Another take on DTS?

Discussion of chess software programming and technical issues.

Moderators: bob, hgm, Harvey Williamson

Forum rules
This textbox is used to restore diagrams posted with the [d] tag before the upgrade.
mphuget
Posts: 4
Joined: Fri Mar 01, 2019 11:46 am
Full name: Marc-Philippe HUGET

Another take on DTS?

Post by mphuget » Fri Oct 25, 2019 8:31 am

Hello everyone,

I am surprised to see currently so few interests in Dynamic Tree Splitting in comparison with Lazy SMP. Is it because DTS seems to be adapted to multiprocessors or large-scale network while Lazy SMP is for multithreading? Is there any scientific or empirical comparison between the two?

Thanks for your feedback

mph

dragontamer5788
Posts: 134
Joined: Thu Jun 06, 2019 6:05 pm
Full name: Percival Tiglao

Re: Another take on DTS?

Post by dragontamer5788 » Fri Oct 25, 2019 9:41 pm

The main issue right now, is that multicore architectures are only now becoming affordable. Most people probably only have a 4-core / 8-thread machine, which is too small to really see a major benefit from a more-robust parallelism methodology.
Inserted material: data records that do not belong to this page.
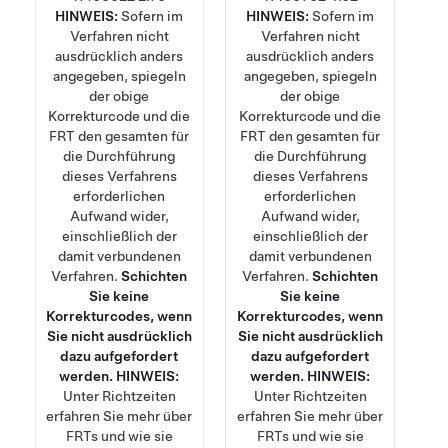
HINWEIS:
Sofern im
HINWEIS:
Sofern im
Verfahren nicht
Verfahren nicht
ausdrücklich anders
ausdrücklich anders
angegeben, spiegeln
angegeben, spiegeln
der obige
der obige
Korrekturcode und die
Korrekturcode und die
FRT den gesamten für
FRT den gesamten für
die Durchführung
die Durchführung
dieses Verfahrens
dieses Verfahrens
erforderlichen
erforderlichen
Aufwand wider,
Aufwand wider,
einschließlich der
einschließlich der
damit verbundenen
damit verbundenen
Verfahren.
Schichten
Verfahren.
Schichten
Sie keine
Sie keine
Korrekturcodes, wenn
Korrekturcodes, wenn
Sie nicht ausdrücklich
Sie nicht ausdrücklich
dazu aufgefordert
dazu aufgefordert
werden.
HINWEIS:
werden.
HINWEIS:
Unter
Richtzeiten
Unter
Richtzeiten
erfahren Sie mehr über
erfahren Sie mehr über
FRTs und wie sie
FRTs und wie sie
The exception is the GPU, which is widely deployed but poorly understood and hard to program. Most programmers have access to a GPU with at least 256+ SIMD-threads of execution... but very, very few programmers even know how to work with it. Intel, AMD, and NVidia GPUs all have different performance characteristics, as well as different programming environments. Even if you used OpenCL, you'd need a significant amount of effort to port-over the performance between the different GPU architectures.

---------

With AMD Zen2 processors coming out with 12-cores / 24-threads for only $500, maybe more people will join the parallelism discussion. But unless people have access to a large multiprocessor computer, most parallelism talks are just the stuff of theory.

------

With regards to me personally: I researched Lazy SMP, YBWC, and ABDADA then started to work on my own code. There comes a point where you have to stop researching and start writing, and that's more or less where I'm at. (And honestly, I probably should be writing / testing more code with my methodology...)

Daniel Shawul
Posts: 3758
Joined: Tue Mar 14, 2006 10:34 am
Location: Ethiopia
Contact:

Re: Another take on DTS?

Post by Daniel Shawul » Sat Oct 26, 2019 12:09 am

I am pretty sure DTS was tested upto atleast 16 cores when it was first published and YBW upto a thousand core with its distributed scheme.
Also 8-core testers were here since 10 years ago I believe. A lot of programmers were using YBW for SMP, a few on DTS since
it requires iterative search and is more difficult to code that recursive YBW. There have been wars fought here on who has the best parallelized program (Vincent Diepeveen comes to mind), since the days of DeepBlue, CilkChess etc

However, once TCEC started using 44 cores, programmers realized lazy parallelization schemes worked better (Lazy SMP, ABDADA) etc,
because they scale better in nps and slightly better in performance too. And people love to be lazy when they can.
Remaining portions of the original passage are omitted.